Woah, this is a smart design! It's small, and the structure doesn't look flimsy. How does it run?

Can you upload a video? I would like to show my friends the kiwi drive in action

[Steve0100]

Very nice design!

There seem to be many variations of Vex holomic robots out there, probably because they are so fun to drive. Here's the beginnings of my first Vex bot, thanks to the RS sale:



Here's the underside:



My goal was to design a robot as clean and symmetrical as I could. It took one Starter kit and an additional hardware kit. The orange spacers in the motor mount bracket are the only non-vex parts, from an Erector set. They are conveniently in-between sizes of the vex plastic spacers.

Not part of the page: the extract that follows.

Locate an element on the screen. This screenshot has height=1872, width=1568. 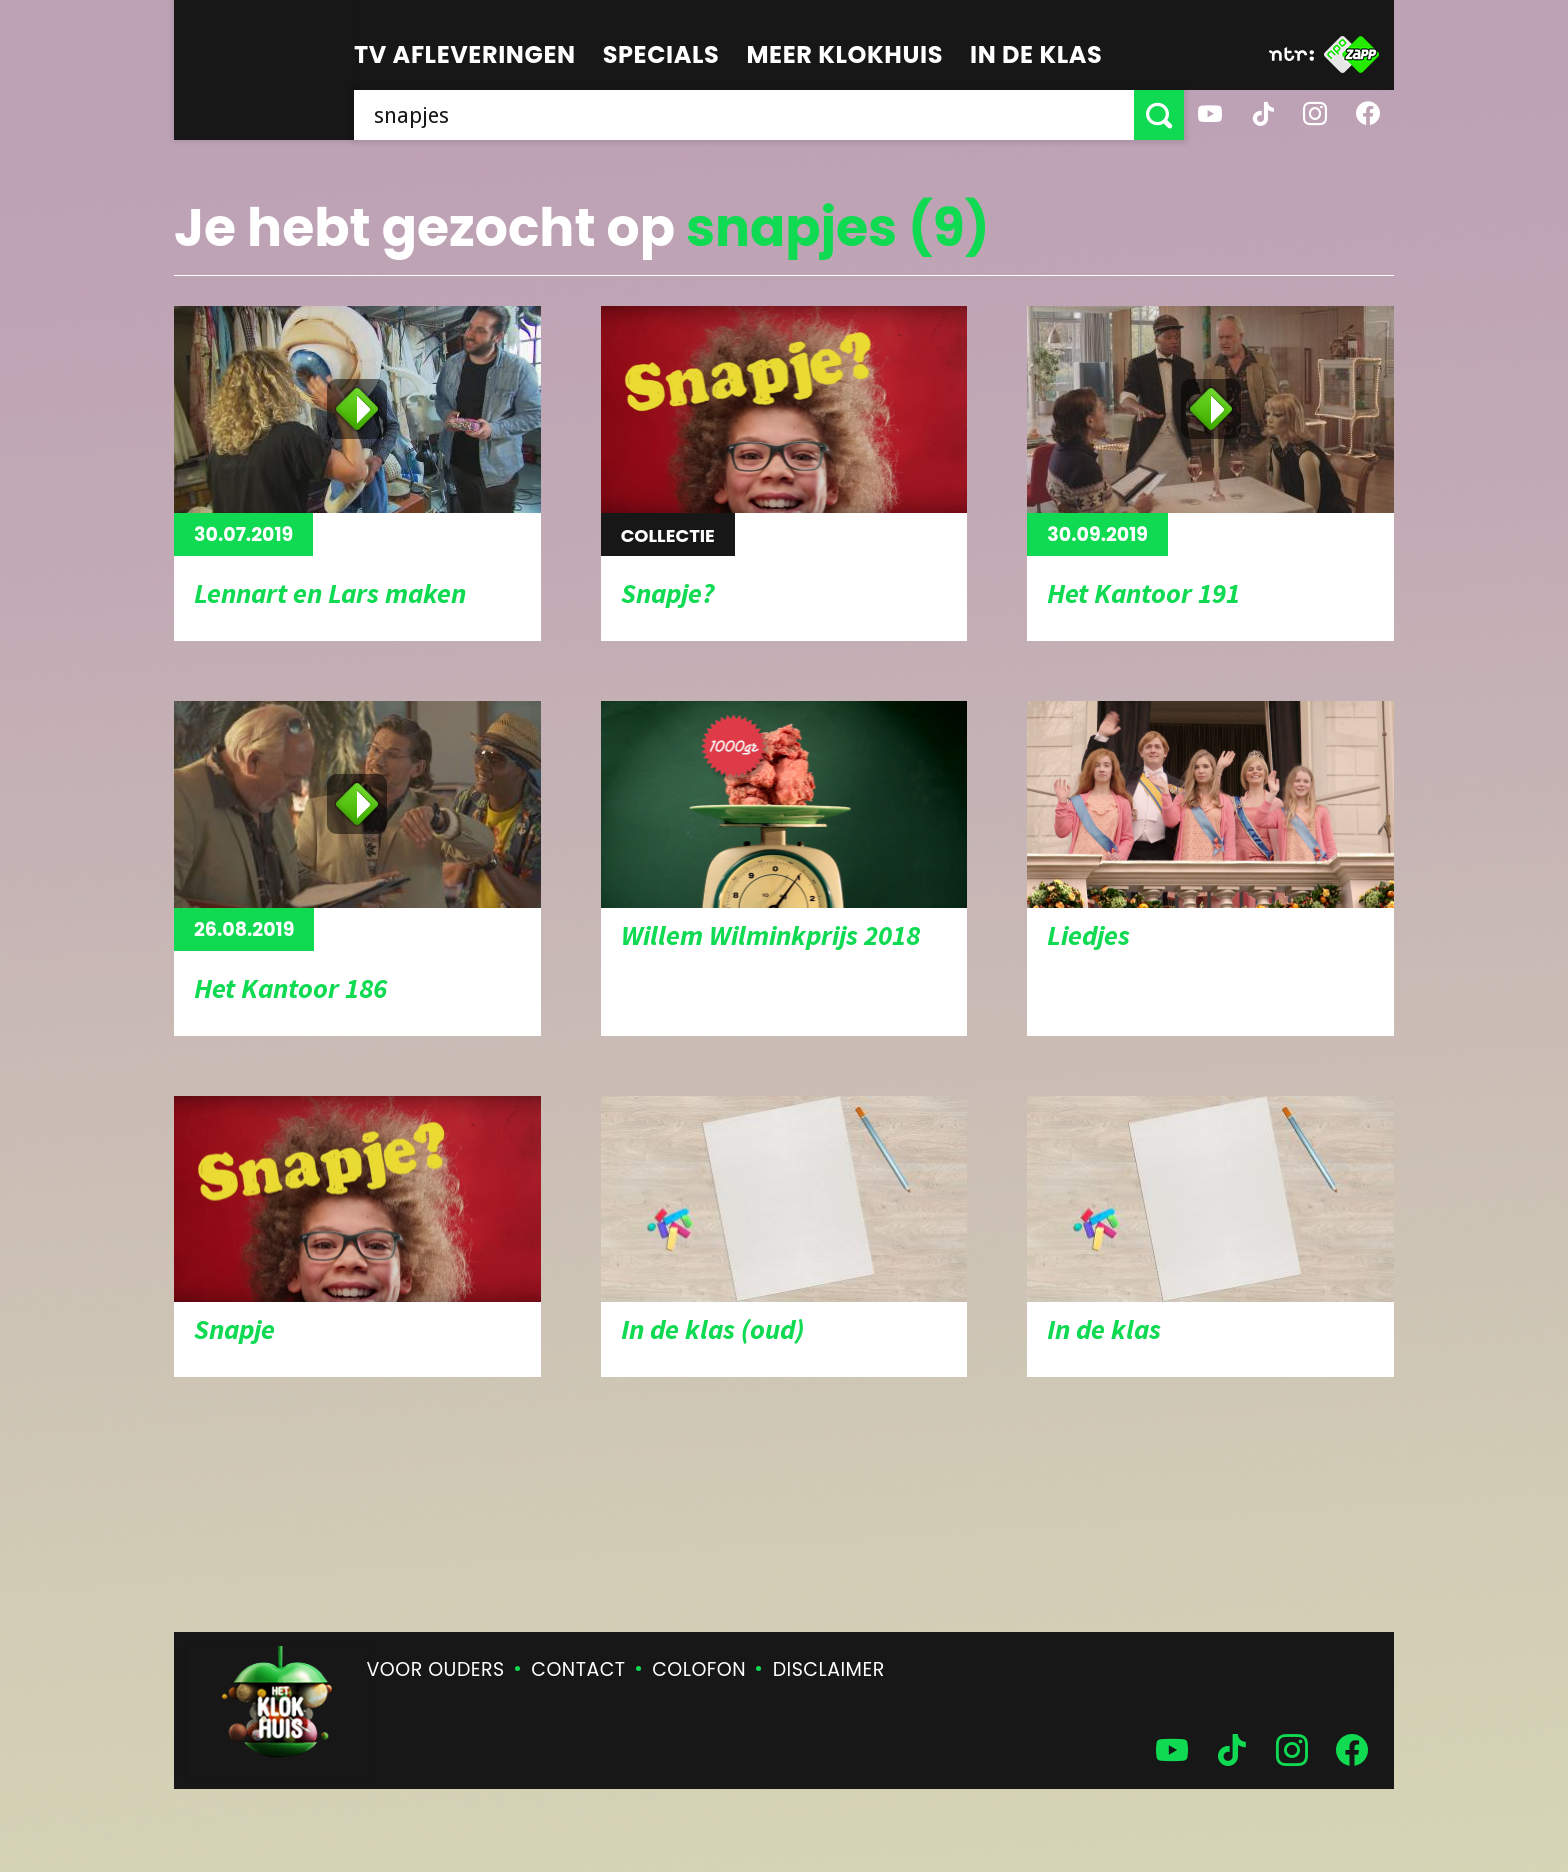 Contact is located at coordinates (578, 1669).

To avoid having to support the axles on the outer sides of the wheels, I set back the motor with these spacers to allow a collar to hold in and support the axle on the motor side inside the bracket.

I've added sensors and have devised a scheme (still in the process of Implementation ) to have the robot detect walls and "bounce" off them before hitting with an angle of reflection equal to that of the angle of incidence. I'd like to put it inside a boxed-in area and have it bounce around like an billiard ball for robotics demos.